Constantino, M. J., Boswell, J. F., Coyne, A. E., Muir, H. J., Gaines, A. N., & Kraus, D. R. (2023). Therapist perceptions of their own measurement-based, problem-specific effectiveness. Journal of Consulting and Clinical Psychology, 91(8), 474–484. https://doi.org/10.1037/ccp0000813
Previous research showed that therapists may be over-confident about their effectiveness. In one study, 91% of therapists felt that they were more effective than 75% of their peers, and 100% of therapists felt that they were more effective than 50% of their peers. These therapist perceptions relative to their peers are statistically impossible. What is the impact of this over-confidence on patient outcomes? In this study, Constantino and colleagues evaluated the perceptions and outcomes of 50 therapists who treated 1,363 patients (about 27 patients per therapist). Most therapists practiced CBT, integrative, or interpersonal psychotherapy. Patients had a variety of problems including depression, anxiety, sleep, social functioning, etc. Patients self-report of symptoms in 12 problem domains (depression, anxiety, etc.) from pre to post treatment. Therapists were asked to report on their perception of their effectiveness by rating from “mostly effective” to “mostly ineffective” for each patient problem domain. Then therapists’ ratings of their effectiveness were compared to their patients’ actual measurement-based outcomes from pre- to post-treatment. In this manner, therapists were classified as accurately estimating their outcomes, or as underestimating their outcomes, or as overestimating their outcomes compared to their patients’ outcome data. The researchers also controlled for case mix (complexity and size of the therapists’ caseload) and patient symptom severity at pre-treatment. For 7 of 12 patient problem domains, at least half of the therapists overestimated their own effectiveness. For the remaining 5 domains, most therapists accurately estimated their effectiveness. There were no domains for which most therapists underestimated their effectiveness. In 11 of the 12 patient problems, therapists were no better than chance at predicting their own effectiveness compared to patient rating. However, therapists who underestimation their effectiveness had patients with better outcomes at post-treatment, and this effect was stronger for patients with higher pre-treatment symptom severity. Conversely, therapists who overestimated their outcomes had patients with worse outcomes, and this effect was stronger for patients with higher pre-treatment symptom severity.
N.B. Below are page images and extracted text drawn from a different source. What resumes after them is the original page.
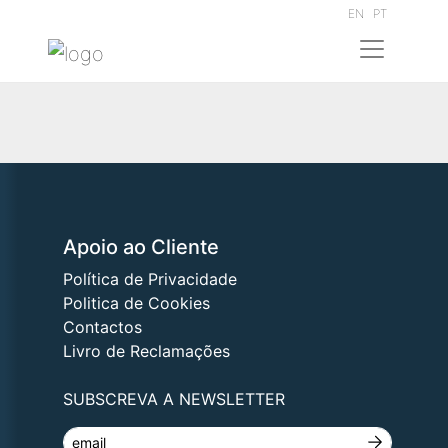
EN
PT
Apoio ao Cliente
Política de Privacidade
Politica de Cookies
Contactos
Livro de Reclamações
SUBSCREVA A NEWSLETTER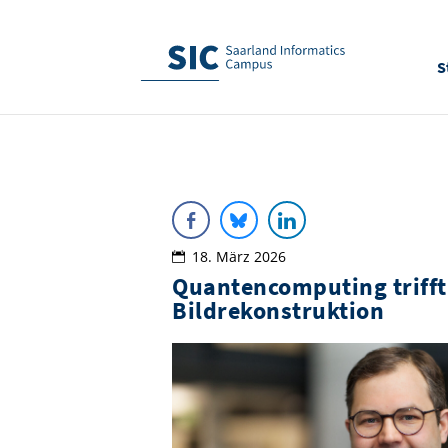
S
18. März 2026
Quantencomputing trifft
Bildrekonstruktion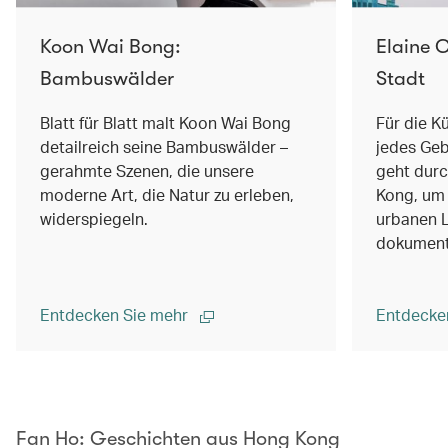
Koon Wai Bong:
Elaine C
Bambuswälder
Stadt
Blatt für Blatt malt Koon Wai Bong
Für die Kü
detailreich seine Bambuswälder –
jedes Geb
gerahmte Szenen, die unsere
geht durc
moderne Art, die Natur zu erleben,
Kong, um 
widerspiegeln.
urbanen 
dokument
Entdecken Sie mehr
Entdecke
00.00
/
02.14
Fan Ho: Geschichten aus Hong Kong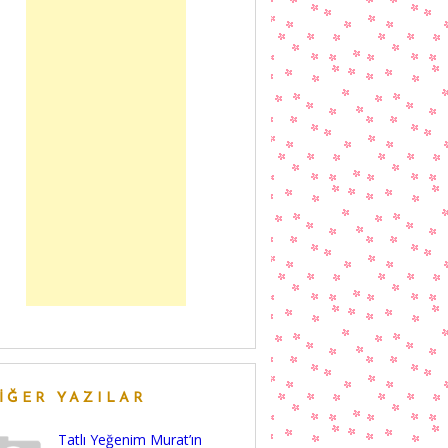
IĞER YAZILAR
Tatlı Yeğenim Murat’ın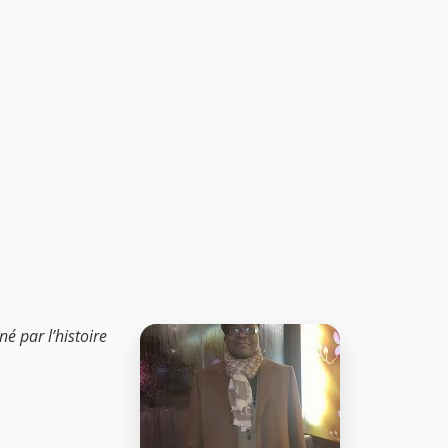
é par l’histoire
Relative to patient self-reported measurement-based outcomes, therapists tend to be over-confident about their effectiveness. This over-confidence has implications for patients’ outcomes. Patients of therapists who show more humility about their effectiveness (tend to be neutral or under-estimate their effectiveness) have better outcomes. This is particularly true for patients with more severe symptoms. One of the few therapist factors known to predict better outcomes is professional self-doubt - the willingness to critically evaluate one’s practices and to continually improve one’s skills. Self-doubt may allow therapists to be more alert to potential signals that the therapy is off course, that they might have committed a micro-aggression, or that there was a therapeutic alliance rupture. Humility might allow the therapist to flexibly respond, change course, or repair the therapeutic relationship when necessary.